Years of breakneck construction, fragmented listing databases and a flood of off-plan launches have left Dubai's real estate portals riddled with the same photographs appearing on dozens of different listings.

By Dubai News Desk · Published 4 July 2026, 10:28 pm

3 min read

How Dubai's Property Boom Created a Duplicate Image Crisis — and Why the Industry Is Now Being Forced to Clean It Up
Photo: Photo by Magda Ehlers on Pexels

Walk through any serious property search on Bayut or Property Finder today and the problem is immediately obvious: the same photograph of a living room in a Business Bay tower appears under four separate listings, at three different prices, from two competing agencies. It is not an accident. It is the accumulated result of a decade of structural shortcuts that nobody in the industry had a strong enough incentive to fix — until now.

The pressure to act became impossible to ignore after the Dubai Land Department's Trakheesi system logged more than 118,000 active residential listings in the first quarter of 2026, a figure that represents the highest inventory count the emirate has recorded since the portal was established. With that volume came a proportional explosion in recycled, misattributed and outright stolen property images. Portals and brokerages are under formal notice from the Real Estate Regulatory Agency to demonstrate image-authenticity compliance by the end of Q3 2026.

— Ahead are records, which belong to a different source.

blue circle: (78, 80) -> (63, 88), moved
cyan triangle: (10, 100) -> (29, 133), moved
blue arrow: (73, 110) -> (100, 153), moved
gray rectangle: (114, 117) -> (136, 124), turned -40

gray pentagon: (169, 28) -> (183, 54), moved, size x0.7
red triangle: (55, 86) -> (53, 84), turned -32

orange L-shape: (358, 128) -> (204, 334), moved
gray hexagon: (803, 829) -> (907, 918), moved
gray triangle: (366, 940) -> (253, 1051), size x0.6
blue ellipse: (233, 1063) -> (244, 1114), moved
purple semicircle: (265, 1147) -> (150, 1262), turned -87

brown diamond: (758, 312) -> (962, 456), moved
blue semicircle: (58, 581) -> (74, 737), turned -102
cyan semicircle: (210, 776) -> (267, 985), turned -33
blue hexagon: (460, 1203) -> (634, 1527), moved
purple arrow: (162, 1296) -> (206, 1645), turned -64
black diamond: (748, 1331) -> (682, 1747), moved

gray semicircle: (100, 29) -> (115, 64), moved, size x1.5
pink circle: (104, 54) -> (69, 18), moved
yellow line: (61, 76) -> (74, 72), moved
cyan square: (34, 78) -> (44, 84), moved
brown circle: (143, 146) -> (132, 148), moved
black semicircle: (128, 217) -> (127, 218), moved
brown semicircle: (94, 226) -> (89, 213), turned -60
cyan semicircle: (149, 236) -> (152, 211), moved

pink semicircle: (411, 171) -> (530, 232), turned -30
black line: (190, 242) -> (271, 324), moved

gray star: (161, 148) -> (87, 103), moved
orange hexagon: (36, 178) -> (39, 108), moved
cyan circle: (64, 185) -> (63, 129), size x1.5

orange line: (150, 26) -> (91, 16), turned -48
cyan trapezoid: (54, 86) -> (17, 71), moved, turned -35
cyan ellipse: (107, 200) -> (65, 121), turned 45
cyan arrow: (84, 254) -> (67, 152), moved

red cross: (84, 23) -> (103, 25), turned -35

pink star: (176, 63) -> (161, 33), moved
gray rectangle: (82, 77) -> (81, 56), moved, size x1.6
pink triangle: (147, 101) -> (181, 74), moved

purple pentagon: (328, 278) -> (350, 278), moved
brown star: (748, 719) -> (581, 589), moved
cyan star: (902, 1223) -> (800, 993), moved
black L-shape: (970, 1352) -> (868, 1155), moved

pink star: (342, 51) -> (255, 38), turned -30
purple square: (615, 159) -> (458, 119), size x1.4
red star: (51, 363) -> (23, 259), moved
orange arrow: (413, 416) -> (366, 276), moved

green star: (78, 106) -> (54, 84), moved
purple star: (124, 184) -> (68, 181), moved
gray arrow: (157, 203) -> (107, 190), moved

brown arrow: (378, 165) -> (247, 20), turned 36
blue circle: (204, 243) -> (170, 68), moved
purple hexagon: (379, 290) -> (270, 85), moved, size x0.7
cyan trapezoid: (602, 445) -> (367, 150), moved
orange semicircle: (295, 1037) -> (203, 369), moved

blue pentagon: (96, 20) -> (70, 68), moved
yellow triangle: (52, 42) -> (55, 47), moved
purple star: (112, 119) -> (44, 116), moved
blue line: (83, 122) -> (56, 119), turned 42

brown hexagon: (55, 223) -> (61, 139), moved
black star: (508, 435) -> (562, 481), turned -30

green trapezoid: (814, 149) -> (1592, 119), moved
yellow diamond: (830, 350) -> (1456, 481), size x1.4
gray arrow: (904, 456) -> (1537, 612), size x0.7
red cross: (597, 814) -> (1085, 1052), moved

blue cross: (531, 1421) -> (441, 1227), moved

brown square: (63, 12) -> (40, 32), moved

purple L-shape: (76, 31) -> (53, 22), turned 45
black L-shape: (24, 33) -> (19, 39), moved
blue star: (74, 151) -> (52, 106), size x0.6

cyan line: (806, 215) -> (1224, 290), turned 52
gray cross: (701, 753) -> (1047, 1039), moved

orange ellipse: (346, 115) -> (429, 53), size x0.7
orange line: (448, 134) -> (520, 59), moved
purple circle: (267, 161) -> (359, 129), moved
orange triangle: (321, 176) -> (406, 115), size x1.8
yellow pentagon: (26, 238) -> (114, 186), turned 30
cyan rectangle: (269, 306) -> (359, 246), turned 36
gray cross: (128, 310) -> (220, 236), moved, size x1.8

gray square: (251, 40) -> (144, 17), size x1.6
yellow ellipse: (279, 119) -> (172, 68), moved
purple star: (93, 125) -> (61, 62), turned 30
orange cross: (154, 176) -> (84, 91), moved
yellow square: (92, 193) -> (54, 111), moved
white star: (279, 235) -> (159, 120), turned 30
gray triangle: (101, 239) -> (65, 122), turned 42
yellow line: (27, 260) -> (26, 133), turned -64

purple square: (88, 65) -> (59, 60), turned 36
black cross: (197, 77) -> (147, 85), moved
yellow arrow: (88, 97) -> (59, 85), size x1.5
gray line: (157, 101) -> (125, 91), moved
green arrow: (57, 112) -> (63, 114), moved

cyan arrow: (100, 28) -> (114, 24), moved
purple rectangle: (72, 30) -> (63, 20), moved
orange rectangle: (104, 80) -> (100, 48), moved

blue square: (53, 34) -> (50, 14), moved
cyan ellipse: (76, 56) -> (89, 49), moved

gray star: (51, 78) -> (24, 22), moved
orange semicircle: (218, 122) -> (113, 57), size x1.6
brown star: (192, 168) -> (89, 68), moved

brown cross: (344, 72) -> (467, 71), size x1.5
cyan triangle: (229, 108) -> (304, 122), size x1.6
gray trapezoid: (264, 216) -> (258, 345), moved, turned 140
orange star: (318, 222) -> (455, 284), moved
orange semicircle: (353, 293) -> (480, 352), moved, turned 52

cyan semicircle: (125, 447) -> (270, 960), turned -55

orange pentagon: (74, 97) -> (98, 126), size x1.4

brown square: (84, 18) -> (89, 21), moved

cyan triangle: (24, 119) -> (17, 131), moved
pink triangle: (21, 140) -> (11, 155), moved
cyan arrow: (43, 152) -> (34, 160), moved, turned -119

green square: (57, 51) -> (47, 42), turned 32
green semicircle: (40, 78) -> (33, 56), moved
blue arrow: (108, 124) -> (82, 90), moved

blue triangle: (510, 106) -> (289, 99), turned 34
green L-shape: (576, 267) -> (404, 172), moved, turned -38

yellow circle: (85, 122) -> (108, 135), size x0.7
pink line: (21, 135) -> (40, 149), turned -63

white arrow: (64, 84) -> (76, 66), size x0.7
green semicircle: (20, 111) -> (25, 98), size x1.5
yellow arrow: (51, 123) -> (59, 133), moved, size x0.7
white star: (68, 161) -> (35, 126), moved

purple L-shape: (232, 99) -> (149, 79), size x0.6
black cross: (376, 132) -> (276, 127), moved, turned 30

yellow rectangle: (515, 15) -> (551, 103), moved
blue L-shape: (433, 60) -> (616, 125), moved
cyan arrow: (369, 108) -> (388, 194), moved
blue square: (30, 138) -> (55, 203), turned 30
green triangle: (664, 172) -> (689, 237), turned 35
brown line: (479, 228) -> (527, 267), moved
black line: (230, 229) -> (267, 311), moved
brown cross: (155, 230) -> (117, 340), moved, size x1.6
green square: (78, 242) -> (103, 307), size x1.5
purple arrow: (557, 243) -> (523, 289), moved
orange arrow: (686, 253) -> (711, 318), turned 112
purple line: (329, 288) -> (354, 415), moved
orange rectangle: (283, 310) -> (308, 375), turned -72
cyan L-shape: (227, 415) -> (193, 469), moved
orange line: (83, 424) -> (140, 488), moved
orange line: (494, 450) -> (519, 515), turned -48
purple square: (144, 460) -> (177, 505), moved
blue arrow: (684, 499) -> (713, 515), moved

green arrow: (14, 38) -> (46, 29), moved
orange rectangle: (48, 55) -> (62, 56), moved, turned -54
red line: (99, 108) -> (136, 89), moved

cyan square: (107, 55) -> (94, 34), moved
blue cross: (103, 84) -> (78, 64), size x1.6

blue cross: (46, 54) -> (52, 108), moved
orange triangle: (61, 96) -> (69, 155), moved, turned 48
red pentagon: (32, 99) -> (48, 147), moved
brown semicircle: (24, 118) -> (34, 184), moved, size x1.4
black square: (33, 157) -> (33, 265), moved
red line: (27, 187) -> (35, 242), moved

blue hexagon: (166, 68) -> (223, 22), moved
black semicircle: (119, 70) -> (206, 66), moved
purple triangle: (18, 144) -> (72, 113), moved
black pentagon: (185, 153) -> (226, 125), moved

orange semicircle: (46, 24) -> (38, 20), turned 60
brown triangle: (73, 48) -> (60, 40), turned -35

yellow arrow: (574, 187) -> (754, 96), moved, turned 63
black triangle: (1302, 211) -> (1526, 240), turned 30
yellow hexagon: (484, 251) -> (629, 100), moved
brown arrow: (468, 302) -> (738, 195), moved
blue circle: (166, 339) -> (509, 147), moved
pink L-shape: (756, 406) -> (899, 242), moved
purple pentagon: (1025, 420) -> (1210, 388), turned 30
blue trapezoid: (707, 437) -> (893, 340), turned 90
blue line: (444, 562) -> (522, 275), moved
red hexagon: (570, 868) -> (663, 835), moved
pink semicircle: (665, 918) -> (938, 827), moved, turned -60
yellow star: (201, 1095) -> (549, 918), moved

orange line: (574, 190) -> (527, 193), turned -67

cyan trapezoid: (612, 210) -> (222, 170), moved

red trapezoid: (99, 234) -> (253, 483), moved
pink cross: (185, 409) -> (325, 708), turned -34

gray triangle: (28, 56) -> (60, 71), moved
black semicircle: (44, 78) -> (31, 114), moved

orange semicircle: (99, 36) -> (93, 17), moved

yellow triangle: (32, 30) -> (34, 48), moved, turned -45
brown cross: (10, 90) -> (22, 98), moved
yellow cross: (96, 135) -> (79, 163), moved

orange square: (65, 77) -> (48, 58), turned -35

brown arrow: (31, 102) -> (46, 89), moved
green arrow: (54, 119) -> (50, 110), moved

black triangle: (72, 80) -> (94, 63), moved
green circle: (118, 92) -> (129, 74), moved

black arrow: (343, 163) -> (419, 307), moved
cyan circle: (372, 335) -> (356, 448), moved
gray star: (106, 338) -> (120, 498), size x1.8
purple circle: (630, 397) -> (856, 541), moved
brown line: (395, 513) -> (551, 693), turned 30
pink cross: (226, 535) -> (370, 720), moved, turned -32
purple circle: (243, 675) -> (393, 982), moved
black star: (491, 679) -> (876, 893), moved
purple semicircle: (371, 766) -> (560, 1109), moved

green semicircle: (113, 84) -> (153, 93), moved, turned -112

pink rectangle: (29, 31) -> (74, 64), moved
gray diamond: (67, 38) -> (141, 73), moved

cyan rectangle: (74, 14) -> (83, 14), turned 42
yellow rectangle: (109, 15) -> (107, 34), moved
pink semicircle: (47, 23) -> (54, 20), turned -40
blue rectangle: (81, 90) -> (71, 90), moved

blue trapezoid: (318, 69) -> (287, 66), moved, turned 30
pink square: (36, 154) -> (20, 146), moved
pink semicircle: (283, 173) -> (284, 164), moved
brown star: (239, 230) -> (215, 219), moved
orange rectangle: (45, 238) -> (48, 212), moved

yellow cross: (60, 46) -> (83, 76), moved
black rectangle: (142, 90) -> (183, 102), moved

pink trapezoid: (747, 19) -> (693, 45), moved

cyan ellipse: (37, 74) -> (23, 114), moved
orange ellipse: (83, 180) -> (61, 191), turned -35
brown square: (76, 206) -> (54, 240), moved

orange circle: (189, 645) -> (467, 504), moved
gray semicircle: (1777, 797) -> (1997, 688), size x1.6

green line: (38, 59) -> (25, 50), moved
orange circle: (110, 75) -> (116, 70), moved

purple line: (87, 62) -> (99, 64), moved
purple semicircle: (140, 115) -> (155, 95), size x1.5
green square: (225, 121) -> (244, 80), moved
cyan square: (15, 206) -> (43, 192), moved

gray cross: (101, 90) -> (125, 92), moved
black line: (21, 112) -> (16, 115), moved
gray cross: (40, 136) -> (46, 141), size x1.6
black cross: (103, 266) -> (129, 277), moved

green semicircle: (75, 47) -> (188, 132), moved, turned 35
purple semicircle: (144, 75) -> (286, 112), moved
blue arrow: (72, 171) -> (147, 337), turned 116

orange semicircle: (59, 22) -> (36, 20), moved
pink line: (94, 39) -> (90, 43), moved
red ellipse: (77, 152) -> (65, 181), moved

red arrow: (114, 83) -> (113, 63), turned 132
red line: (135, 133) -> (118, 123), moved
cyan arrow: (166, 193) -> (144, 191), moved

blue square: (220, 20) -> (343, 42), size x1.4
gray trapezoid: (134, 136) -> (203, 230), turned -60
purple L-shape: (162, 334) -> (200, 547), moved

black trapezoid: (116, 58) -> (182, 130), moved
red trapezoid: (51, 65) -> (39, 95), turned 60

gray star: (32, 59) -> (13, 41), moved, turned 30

How the Accumulation Happened

The roots of the problem go back to the post-2012 recovery cycle, when developers along Sheikh Zayed Road and in the nascent Dubai Marina corridor were launching off-plan projects faster than photographers could be commissioned. Agencies pulled stock images from developer brochures, passed them between franchises and uploaded them repeatedly as new units came to market. Each Emaar, DAMAC or Nakheel launch produced a single polished photography package that subsequently circulated across the entire brokerage ecosystem with no attribution or exclusivity controls attached.

The Expo 2020 legacy district — now branded as Expo City Dubai near Jebel Ali — accelerated the issue rather than resolving it. Hundreds of new agencies registered with RERA between 2021 and 2023 specifically to capture demand from buyers interested in the Mohammed bin Rashid City and Dubai South corridors. Many operated with minimal digital infrastructure, relying on WhatsApp image-sharing chains to populate listings. A single render of a Dubai Hills Estate villa could, and routinely did, end up on the databases of a dozen different brokerages simultaneously.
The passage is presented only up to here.